Andre Poenitz wrote:
On Fri, Oct 05, 2007 at 11:55:39AM +0200, Helge Hafting wrote:
Andre Poenitz wrote:
One use case I can think of is a linguist wanting to mark individual
parts of a sentence. Certain words can be part of several such entities,
so overlapping might make sense there, and also the "artificial
splitting workaround" of the pure inset approach might not be really
feasible.
Why wouldn't the artifical splitting work? (Assuming the user
can be allowed to make a selection like that in the first place.)

Because at onw point of time I might be interested in, say, all "noun
phrases" in my document. I don't think it would be possible once they are split in smaller parts.
I see.
A similiar example: one can define a style that automatically
add an index/glossary entry for whatever you mark. Could be useful for
things like "biological entity", "chemical name" and so on.
Of course we don't want to split such things.

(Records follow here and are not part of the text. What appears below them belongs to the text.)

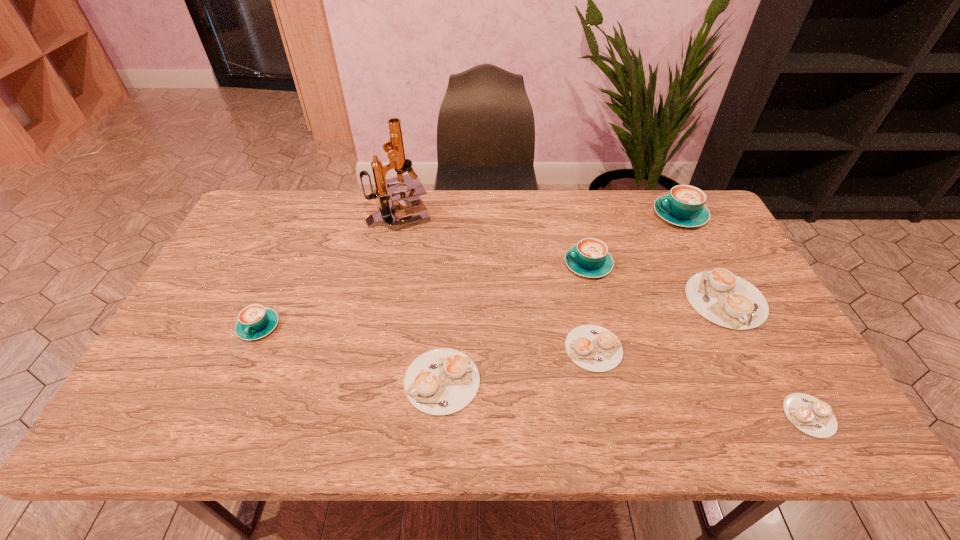 This screenshot has width=960, height=540. What are the coordinates of `the third smallest white cappuccino` in the screenshot? It's located at (442, 381).

Identify the location of the leftmost white cappuccino. (442, 381).

The width and height of the screenshot is (960, 540). In order to click on the seventh tallest object in this screenshot , I will do `click(594, 348)`.

At what (x,y) coordinates should I click in order to perform the action: click on the third biggest white cappuccino. Please return your answer as a coordinate pair (x, y). The image size is (960, 540). Looking at the image, I should click on (594, 348).

I want to click on the shortest cappuccino, so click(x=810, y=415).

This screenshot has width=960, height=540. I want to click on the smallest white cappuccino, so click(810, 415).

Find the location of a particular element. This screenshot has width=960, height=540. vacant space located at the eyepiece of the microscope is located at coordinates (538, 214).

In order to click on free space located with the handle on the right side of the seventh shortest object in this screenshot , I will do (x=576, y=215).

This screenshot has height=540, width=960. In order to click on vacant space located with the handle on the right side of the seventh shortest object in this screenshot , I will do `click(636, 215)`.

Image resolution: width=960 pixels, height=540 pixels. What are the coordinates of `vacant space situated with the handle on the right side of the seventh shortest object` in the screenshot? It's located at (564, 215). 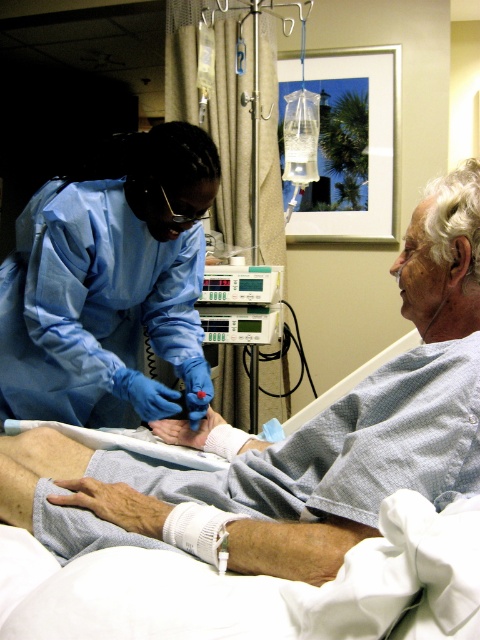 Is blue smooth gloves at upper left closer to camera compared to blue smooth gloves at left?

Yes, blue smooth gloves at upper left is in front of blue smooth gloves at left.

Can you confirm if blue smooth gloves at upper left is taller than blue smooth gloves at left?

No.

Is point (454, 170) positioned after point (208, 193)?

No, (454, 170) is closer to viewer.

At what (x,y) coordinates should I click in order to perform the action: click on blue smooth gloves at upper left. Please return your answer as a coordinate pair (x, y). Image resolution: width=480 pixels, height=640 pixels. Looking at the image, I should click on (291, 440). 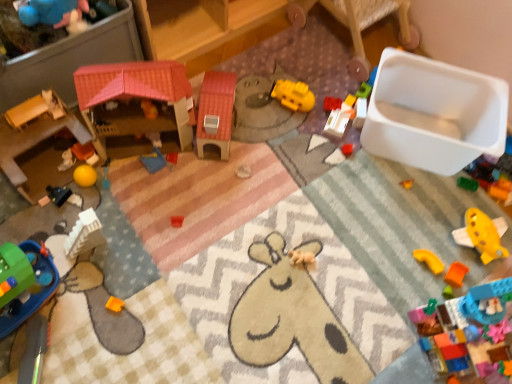 In order to click on free area in between green plastic toy at lower left, the fourteenth toy viewed from the right, and black plastic toy at lower left, the 13th toy from the right in this screenshot , I will do `click(52, 230)`. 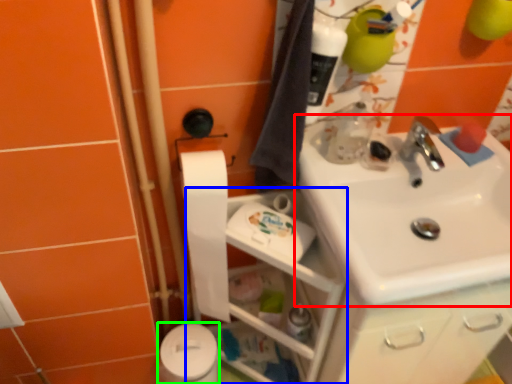 Question: Based on their relative distances, which object is nearer to sink (highlighted by a red box)? Choose from shelf (highlighted by a blue box) and toilet paper (highlighted by a green box).

Choices:
 (A) shelf
 (B) toilet paper

Answer: (A)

bold, italic and underlines can fake partial overlap though, because
you won't notice if a bold/italic/underline interval is split up.

Right.

Well, basically we have to decide whether we want to support overlapping
ranges. If not, I think insets with 3box drawing is the way to go, if it
is I do not see a solution other then something near "ordered ranges".
Inset-based styles could ahave a flag indicating wether it is ok
to fake-split them or not. I.e. it is ok to split up "emph" as needed
because nobody ever wants an account of all "emph" stuff in his
document. But it is not ok to split up "noun" or "biological entity".